SUPPLIED DATA –
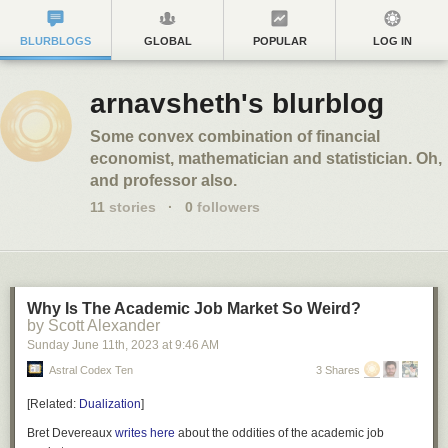
BLURBLOGS
GLOBAL
POPULAR
LOG IN
arnavsheth's blurblog
Some convex combination of financial
economist, mathematician and statistician. Oh,
and professor also.
11
stories
·
0
followers
Why Is The Academic Job Market So Weird?
by Scott Alexander
Sunday June 11
th
, 2023
at
9:46 AM
Astral Codex Ten
3 Shares
[
Related:
Dualization
]
Bret Devereaux
writes
here
about the oddities of the academic job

TASK – Copy each line exactly, beginning at the one with "Bret Devereaux" and stopping after the last line of the entries. Include nothing else.

ANSWER FOR THIS EXERCISE –
Bret Devereaux
writes
here
about the oddities of the academic job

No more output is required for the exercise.